The vacuum column is designed to reduce the boiling points of the substances involved in the process and comprises trays (contact devices) to ensure a minimum pressure difference. The vacuum column (605) is a packed column (two beds: top and bottom), operating at a pressure range of 10 to 100 mmHg, preferably of 10 to 70 mmHg, and even more preferably of 10 to 30 mmHg. The upper part of the vacuum column is equipped with a tray with a gas duct (“semi-blind” tray), which serves as a boundary of the upper section (vacuum gas oil layer) of the packing column, and with a collection (“blind”) tray. Above the collection tray there is a bottom packing bed and below there is a lower section comprising the main inlet to the column and a lower settling tank for bottoms. The temperature of the vacuum column cube is maintained within the range of 250-260° C.

Vapors of hydrocarbon gases with a temperature of not more than 80° C. are directed for cooling from the upper part of the vacuum column (605) through a vapor pipe to the intertubular space of the cooler (606) at the top of the vacuum column. The top of the vacuum column in the tube space of the cooler (606) is cooled using circulating cooling return water. Condensed vapors of hydrocarbon gases (reflux) enter the reflux tank (607) of the vacuum column. In the reflux tank (607) of the vacuum column, separation of petroleum product, acid water, and waste gas takes place.

Vapors in the vacuum column (605) condense in the packing bed in the upper section, while the liquid, which is light VGO, is removed from the tray with a gas duct under the top packing bed by a vacuum gas oil circulation pump (608) through a vacuum gas oil filter to remove solid particles and separated into four parts:

• • the first part is cooled in a circulation cooler (609) of the vacuum column to a temperature of 40° C. and recycled to a zone above the top packing bed of the vacuum column (605) for irrigating the column;
  • the second part of the vacuum gas oil stream is recycled directly to the bottom packing bed of the vacuum column (605),
  • the third part of the vacuum gas oil stream is directed from the vacuum column (605) through filter bypass via the tube space of the VGO heating heat exchanger into a VGO feedstock tank for further supply as feedstock for gas-phase hydrocracking, and
  • the fourth part of the vacuum gas oil stream, after heating in the heat exchanger (610) to a temperature of 200-250° C., is supplied as a regenerated solvent to the spent additive separation unit (40).
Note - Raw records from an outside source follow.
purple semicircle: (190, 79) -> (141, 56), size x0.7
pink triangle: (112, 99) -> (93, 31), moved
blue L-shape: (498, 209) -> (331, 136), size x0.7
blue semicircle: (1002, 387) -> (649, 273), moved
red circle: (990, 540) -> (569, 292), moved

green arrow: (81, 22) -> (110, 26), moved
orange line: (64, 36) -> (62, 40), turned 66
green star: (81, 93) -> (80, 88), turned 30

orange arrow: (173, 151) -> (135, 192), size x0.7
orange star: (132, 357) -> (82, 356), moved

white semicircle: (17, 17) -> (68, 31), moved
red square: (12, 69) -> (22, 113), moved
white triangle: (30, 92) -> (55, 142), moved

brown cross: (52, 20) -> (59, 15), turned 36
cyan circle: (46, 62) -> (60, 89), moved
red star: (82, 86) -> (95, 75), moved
Below the upper section (vacuum gas oil layer) of the vacuum column (605), another packing bed is located, where the vacuum gas oil is separated from the heavy vacuum gas oil. Heavy recycle vacuum gas oil is supplied using a pump (611) to the vacuum column (605) and used for internal circulation reflux. The balance quantity is removed by the pump beyond the unit (60).

The lowest part of the vacuum column (605) is the bottom settling tank for bottoms (heavy unconverted residue). The bottoms are pumped by a bottoms pump (612) of the vacuum column beyond the unit (60) and is then utilized to produce a sintering additive, fuel oil, bitumen products, etc. The hot bottoms stream passes through the recuperative heat exchanger (610) of the diluting vacuum gas oil, where light recycle gas oil is heated by the pump (608). A portion of the bottoms is fed to the very bottom of the vacuum column (605) for recirculation to mix with a high-viscosity dark petroleum product.
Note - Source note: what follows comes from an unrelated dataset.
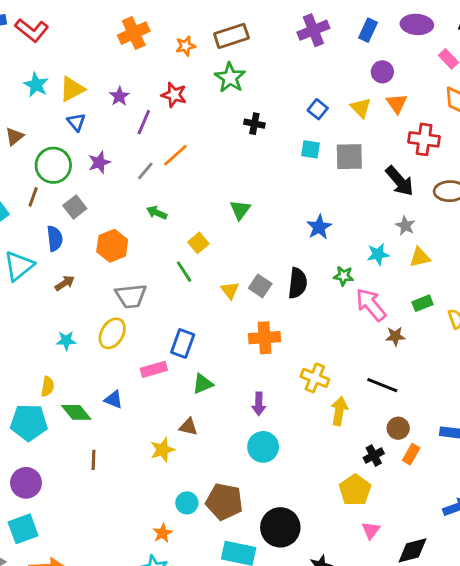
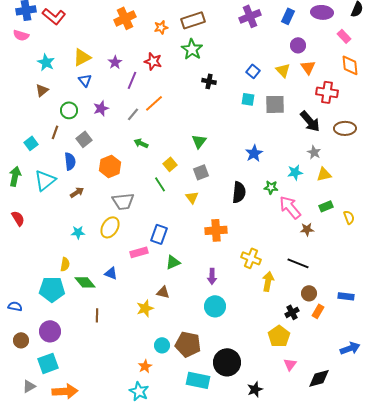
cyan star: (36, 85) -> (46, 62), moved
green circle: (53, 165) -> (69, 110), size x0.7
gray square: (260, 286) -> (201, 172), moved, turned 35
Optionally, each of the pumps (602, 608, 611, 612) can have a backup pump connected in parallel (602-1, 608-1, 611-1, 612-1). The presence of backup pumps increases the reliability of the entire apparatus and prevents the clogging of equipment by deposits in the event of any pump failure.

In an exemplary embodiment depicted in FIG. 5, the bottoms pumps (612, 612-1) of the vacuum column operate simultaneously, thus increasing the linear flow rate of the vacuum column bottoms to at least 1.5 m/s. This reduces the risk of sedimentation of remaining spent additive solid particles in the pipe and prevents the clogging of the equipment in the unit (60) for solvent regeneration and fractionation of purified petroleum products.

Thus, the products obtained in the unit (60) for solvent regeneration and fractionation of purified petroleum products are:

• • a regenerated solvent separated through vacuum distillation, which is a light vacuum gas oil (LVGO);
  • a vacuum purified gas oil (VPGO); and
  • a separated heavy residue, which is a tar-hydrocracking residual product (THRP).

The composition of the resulting THRP is homogeneous, viscous, low-ash, with a fairly low sulfur content due to having undergone the hydrocracking step and is free of benzpyrenes (unlike coal tar pitch), which is important for the environment. This combination of properties is provided by several factors:

• • 1. utilizing the residual product after distillation of a petroleum feedstock for the process of combined hydrocracking in a hydrogen environment, which lowers sulfur levels and avoids benzopyrene in the products of the process, particularly in the residual products;
  • 2. employing a carbon additive with a high mesopore content, which effectively adsorbs asphaltenes of the feedstock; and
  • 3. applying a solvent in the system for purifying an unconverted hydrocracking residue from a spent carbon additive to ensure optimal removal of the spent additive from the unconverted high-boiling hydrocracking residue, which is then fed to a thin-film evaporator after the vacuum column. Such effective removal of spent additives from hydrocracking residues can significantly lower the ash content in a concentrated hydrocracking residue.

The inventors hypothesized that the resulting residue has properties and composition which facilitate its use as a feedstock for preparing a sintering additive used in the production of metallurgical or foundry coke or electrode mass in the manufacture of carbon anodes, for example for the aluminum industry. This hypothesis has been validated through extensive experimentation.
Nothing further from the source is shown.